Ayeeshia Smith died at 21 months of injuries usually associated with car crash victims

Kathryn Smith outside Birmingham Crown Court where she was found guilty of murder last year
Kathryn Smith outside Birmingham Crown Court where she was found guilty of murder last year

A mother who stamped her toddler daughter to death has had her minimum sentence reduced by five years after an appeal.

Kathryn Smith was told she would have to serve a minimum of 24 years in prison after she was found guilty of one count of murder and one count of child cruelty at Birmingham Crown Court last April.

Her 21-month-old daughter, Ayeeshia Jane Smith, died at their home in Burton-on-Trent, Staffordshire, in May 2014 after suffering a fatal heart laceration – a type of injury usually only found in car crash victims.

It emerged that she had previously suffered a bleed on the brain after another assault by her mother.
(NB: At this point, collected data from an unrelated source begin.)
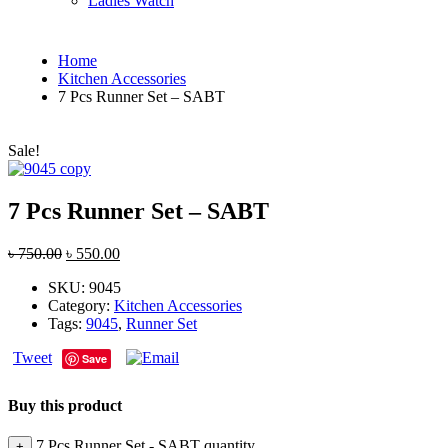
Ladies Watch
Home
Kitchen Accessories
7 Pcs Runner Set – SABT
Sale!
7 Pcs Runner Set – SABT
৳
750.00
৳
550.00
SKU:
9045
Category:
Kitchen Accessories
Tags:
9045
,
Runner Set
Tweet
Save
Buy this product
7 Pcs Runner Set - SABT quantity
+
A pattern of injuries sustained shortly before her death included a huge bruise on her spine.

​Ayeeshia, who was taken into care for a period in mid-2013, also had several broken ribs and other marks and abrasions on her body.
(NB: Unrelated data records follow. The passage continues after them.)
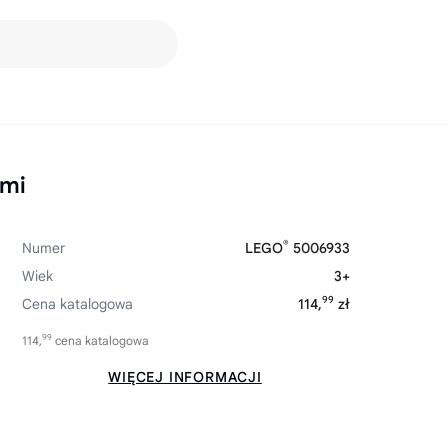
ami
®
Numer
LEGO
5006933
Wiek
3+
99
Cena katalogowa
114,
zł
99
114,
cena katalogowa
WIĘCEJ INFORMACJI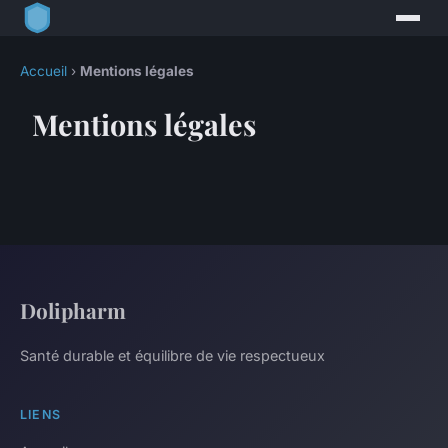
Accueil
›
Mentions légales
Mentions légales
Dolipharm
Santé durable et équilibre de vie respectueux
LIENS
Sentencing Smith at Birmingham Crown Court in April 2016, Mrs Justice Andrews called her a “devious, manipulative, selfish, young woman who would stop at nothing to get your own way”.
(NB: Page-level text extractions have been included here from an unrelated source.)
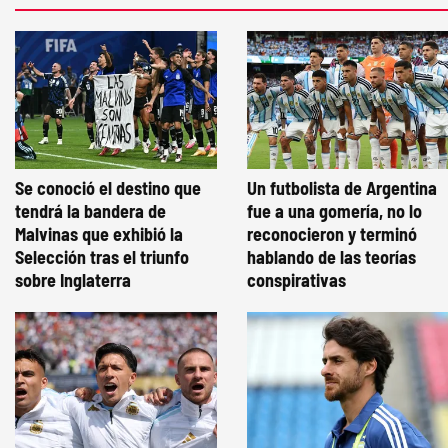
Se conoció el destino que
Un futbolista de Argentina
tendrá la bandera de
fue a una gomería, no lo
Malvinas que exhibió la
reconocieron y terminó
Selección tras el triunfo
hablando de las teorías
sobre Inglaterra
conspirativas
She added: “Ayeeshia was a particularly vulnerable victim, thin and slight of frame, deserving of protection and under the protection of social services for the whole of her short life. She was killed in her own home by her own mother – that is the grossest breach of trust.”

Matthew Rigby, Smith’s then boyfriend, was also found guilty of causing or allowing her death, but was cleared of murder. He is currently serving a three-year sentence.

Smith has always denied murder and launched an appeal against her conviction last December.

The 24-year-old’s case was dismissed at London’s Court of Appeal by a three judge panel, headed by the Lord Chief Justice Lord Thomas.

Lord Thomas said that the judge’s summing up was “both thorough and fair” and there was “ample” evidence on which the jury could have reached the verdicts they did.

Reducing the minimum term from 24 years to 19 years, he said that the original sentence did not properly reflect the circumstances of the murder, previous conduct, the other offences of which Smith was convicted and the mitigating factors such as her lack of previous offending.

Lord Thomas added that they accepted the defence’s case that too much weight had been put on the aggravating features of the case and not enough on her youth, immaturity, vulnerability and lack of intent to kill.